Porosity was also evaluated during fabrication to ensure that the structure was manufactured according to design specifications. In tests conducted based on ASTM F1854, an average porosity of 63.70% was obtained, indicating that the target porosity of 60% or higher was achieved. When the porous structure for bone ingrowth is over 50%, optimal bone growth can occur. Thus, the obtained average porosity of 63.70% is highly significant because the higher it is, the more bone growth induction can be increased [28, 29].

The bone augment designed in this study is characterized by its biporous structure. Although the proposed augment is functionally similar to other existing bone augments, its biporous structure is intended to reduce the weight of the implant and promote bone growth. Achieving these twin objectives is not possible with a uniporous design. If the porous structure is intended to reduce the weight of the implant, the hip-replacement system will not be sufficiently strong and will cause problems during its mechanical fixation with the bone. In contrast, if the porous structure is designed with the objective of stimulating bone growth, the pore spaces are then smaller, and the weight of the implant increases. Thus, we used a biporous structure in this study to improve the twin objectives of weight reduction and the bone growth induction of the implant.

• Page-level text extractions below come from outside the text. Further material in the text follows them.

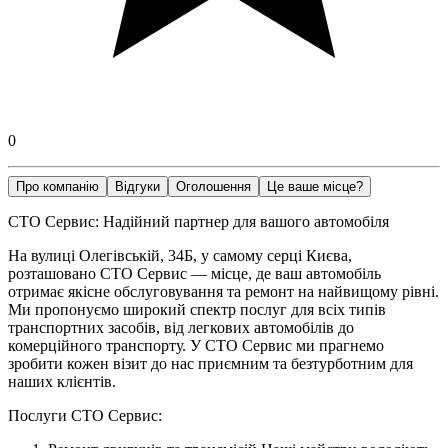
0
Про компанію
Відгуки
Оголошення
Це ваше місце?
СТО Сервис: Надійний партнер для вашого автомобіля
На вулиці Олегівській, 34Б, у самому серці Києва,
розташовано СТО Сервис — місце, де ваш автомобіль
отримає якісне обслуговування та ремонт на найвищому рівні.
Ми пропонуємо широкий спектр послуг для всіх типів
транспортних засобів, від легкових автомобілів до
комерційного транспорту. У СТО Сервис ми прагнемо
зробити кожен візит до нас приємним та безтурботним для
наших клієнтів.
Послуги СТО Сервис: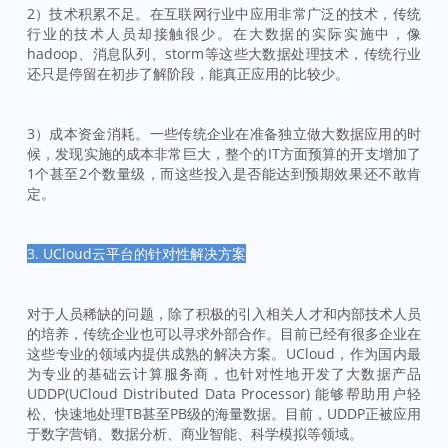
2）技术积累不足。在互联网行业中应用非常广泛的技术，传统
行业的技术人员却接触很少。在大数据的实际实施中，像
hadoop、消息队列、storm等这些大数据处理技术，传统行业
还只是停留在初步了解阶段，能真正应用的比较少。
3）成本资金消耗。一些传统企业在准备独立做大数据应用的时
候，发现实施的成本非常巨大，整个的IT方面预算的开支增加了
1个甚至2个数量级，而这些投入是否能达到预期效果还不敢肯
定。
3. UCloud云平台的针对性解决方案
对于人员稀缺的问题，除了积极的引入相关人才和内部技术人员
的培养，传统企业也可以寻求外部合作。目前已经有很多企业在
这些专业的领域内提供成熟的解决方案。UCloud，作为国内最
为专业的基础云计算服务商，也针对性地开发了大数据产品
UDDP(UCloud Distributed Data Processor) 能够帮助用户轻
松、快速地处理TB甚至PB级的海量数据。目前，UDDP正被应用
于数字营销、数据分析、商业智能、科学模拟等领域。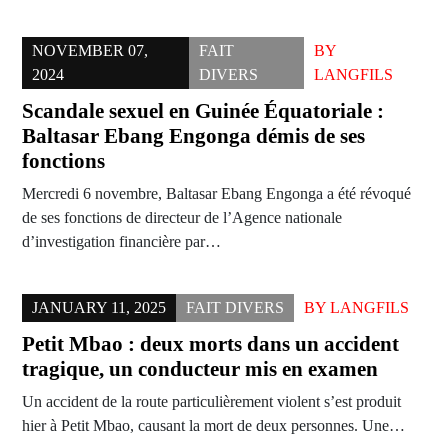
NOVEMBER 07,
FAIT
BY
2024
DIVERS
LANGFILS
Scandale sexuel en Guinée Équatoriale :
Baltasar Ebang Engonga démis de ses
fonctions
Mercredi 6 novembre, Baltasar Ebang Engonga a été révoqué
de ses fonctions de directeur de l’Agence nationale
d’investigation financière par…
JANUARY 11, 2025
FAIT DIVERS
BY
LANGFILS
Petit Mbao : deux morts dans un accident
tragique, un conducteur mis en examen
Un accident de la route particulièrement violent s’est produit
hier à Petit Mbao, causant la mort de deux personnes. Une…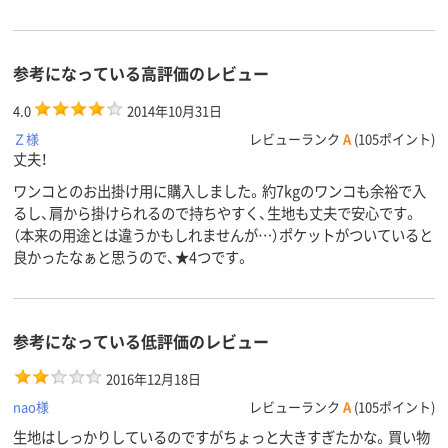
参考になっている高評価のレビュー
4.0
2014年10月31日
Ｚ様
レビューランク
A
(105ポイント)
丈夫！
ワンコとのお出掛け用に購入しました。約7kgのワンコも余裕で入
るし、肩から掛けられるので持ちやすく、生地も丈夫で安心です。
（本来の用途とは違うかもしれませんが…）ポケットがついていると
良かったなぁと思うので、★4つです。
参考になっている低評価のレビュー
2016年12月18日
nao様
レビューランク
A
(105ポイント)
生地はしっかりしているのですがちょっと大きすぎたかな。買い物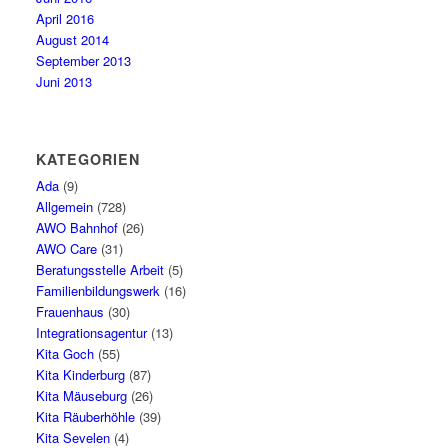
April 2016
August 2014
September 2013
Juni 2013
KATEGORIEN
Ada
(9)
Allgemein
(728)
AWO Bahnhof
(26)
AWO Care
(31)
Beratungsstelle Arbeit
(5)
Familienbildungswerk
(16)
Frauenhaus
(30)
Integrationsagentur
(13)
Kita Goch
(55)
Kita Kinderburg
(87)
Kita Mäuseburg
(26)
Kita Räuberhöhle
(39)
Kita Sevelen
(4)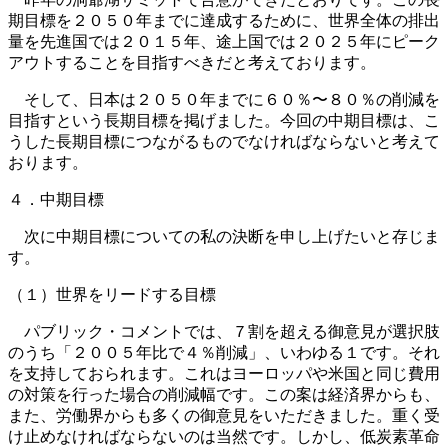
期目標を２０５０年までに達成するために、世界全体の排出
量を先進国では２０１５年、途上国では２０２５年にピーク
アウトすることを目指すべきだと考えております。
そして、日本は２０５０年までに６０％〜８０％の削減を
目指すという長期目標を掲げました。今回の中期目標は、こ
うした長期目標につながるものでなければならないと考えて
おります。
４．中期目標
次に中期目標についての私の決断を申し上げたいと存じま
す。
（１）世界をリードする目標
パブリック・コメントでは、７割を超える御意見が選択肢
のうち「２００５年比で４％削減」、いわゆる１です。それ
を支持しておられます。これはヨーロッパや米国と同じ費用
の対策を行った場合の削減幅です。この案は経済界からも、
また、労働界からも多くの御意見をいただきました。重く受
け止めなければならないのは当然です。しかし、低炭素革命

The limitations of this study are as follows. Although the porosity of the porous structure was measured to be 60%, there is no evidence indicating a uniform distribution of the porous structure in the bone augment, due to the test being locally conducted at random locations. Random locations are because the 3D-printing conditions may cause variations in local porosity. Therefore, further studies are required to validate the advantages of the proposed augment [26, 30].

Conclusions

In this study, we used 3D-printing technology to fabricate bone augments with a biporous structure for total hip arthroplasty. We performed porosity and fatigue tests to evaluate and validate the structural safety and durability of the fabricated bone augments. To proceed further in this research direction, user evaluation of the proposed bone augment is necessary to confirm its clinical application in total hip arthroplasty.